Sunday 19 June 2011

My new stand-up routine

As I am getting nowhere fast with this one-liner malarkey, I have decided to change my act to make it more attractive to audiences, industry people and the Head of Comedy at Channel 5 (is there one? Someone look into that for me)

Hey guys! Now, I know what you're thinking; he is the bastard lovechild of Julia Somerville who used to read the news, and backbench Tory MP Christopher Pincher. (Pause for laughter and applause)

You know, I'm having some problems in my relationship recently. What it is, is that my partner doesn't want to be with me anymore because of my debilitating coke habit! (Pause for more laughter)
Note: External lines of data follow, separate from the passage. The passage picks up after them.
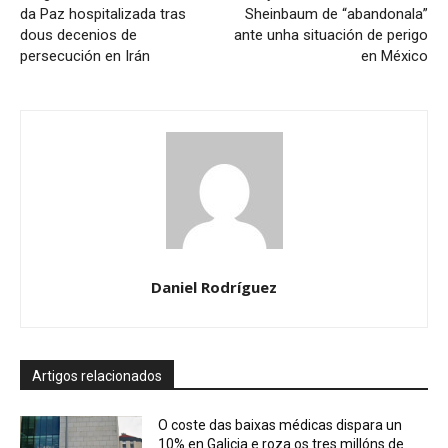
da Paz hospitalizada tras
Sheinbaum de “abandonala”
dous decenios de
ante unha situación de perigo
persecución en Irán
en México
Daniel Rodríguez
Artigos relacionados
O coste das baixas médicas dispara un
10% en Galicia e roza os tres millóns de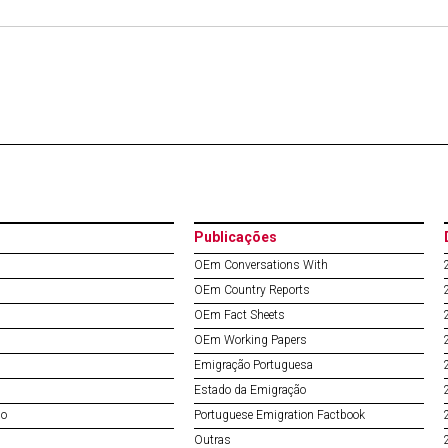
Publicações
OEm Conversations With
OEm Country Reports
OEm Fact Sheets
OEm Working Papers
Emigração Portuguesa
Estado da Emigração
do
Portuguese Emigration Factbook
Outras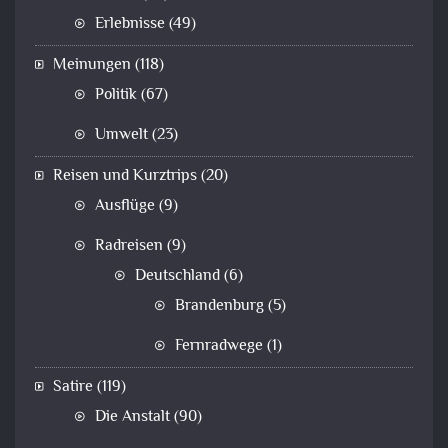
Erlebnisse
(49)
Meinungen
(118)
Politik
(67)
Umwelt
(23)
Reisen und Kurztrips
(20)
Ausflüge
(9)
Radreisen
(9)
Deutschland
(6)
Brandenburg
(5)
Fernradwege
(1)
Satire
(119)
Die Anstalt
(90)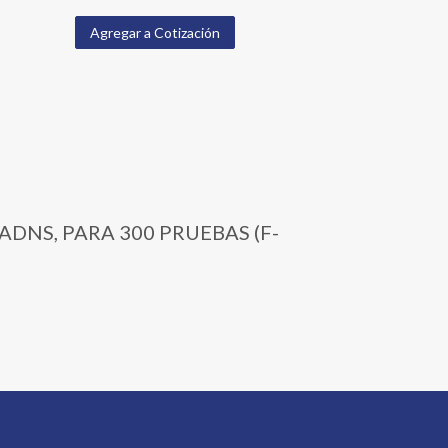
Agregar a Cotización
PADNS, PARA 300 PRUEBAS (F-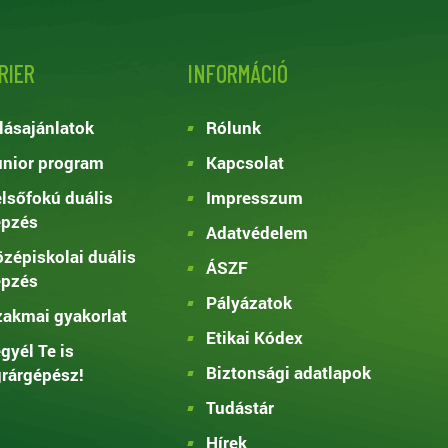
RIER
INFORMÁCIÓ
lásajánlatok
Rólunk
nior program
Kapcsolat
lsőfokú duális
Impresszum
épzés
Adatvédelem
zépiskolai duális
ÁSZF
épzés
Pályázatok
akmai gyakorlat
Etikai Kódex
gyél Te is
Biztonsági adatlapok
rárgépész!
Tudástár
Hírek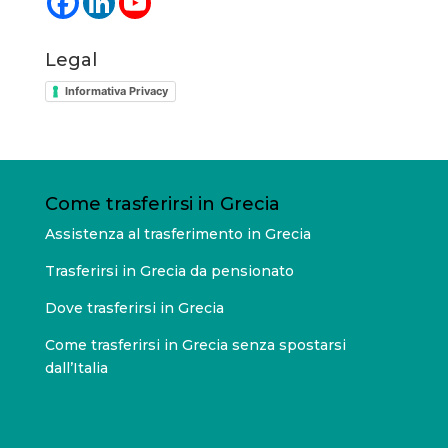
Legal
Informativa Privacy
Come trasferirsi in Grecia
Assistenza al trasferimento in Grecia
Trasferirsi in Grecia da pensionato
Dove trasferirsi in Grecia
Come trasferirsi in Grecia senza spostarsi
dall’Italia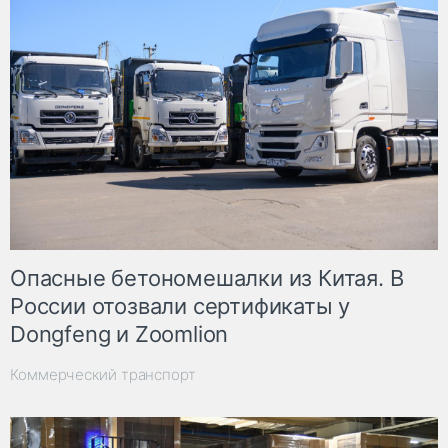
Опасные бетономешалки из Китая. В
России отозвали сертификаты у
Dongfeng и Zoomlion
Коммерческий транспорт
So she threw me out of the house, and I was walking down the road, when a man went past me on a bike, whilst wearing a karate outfit! What could that mean? Do you think he was maybe cycling to karate club, or something a bit more wacky?

"Hey, Bruce Lee!" I yelled at him, but he had already cycled at quite a pace and was out of earshot. See, the thing you should know about me is, I am actually a racist. (Pause for 'Oh my God, I can't believe what I'm hearing' laughter)

Yeah, I am actually a member of the Ku Klux Klan. (Carry on quickly so no wiseguys can point put that we don't have a KKK in this country) And I kind of embarrassed myself! I put my red undies in the wash with my robe! I know, I know! It was so embarrassing! I forgot to separate the whites!

It is at this point that I pause to allow for the MASSIVE laughs this punchline would create in the audience, who are by now so into my performance that they would all marry me. But then, I toy with their affections and play with their expectations of what stand-up comedy should be as I begin to deconstruct the art form.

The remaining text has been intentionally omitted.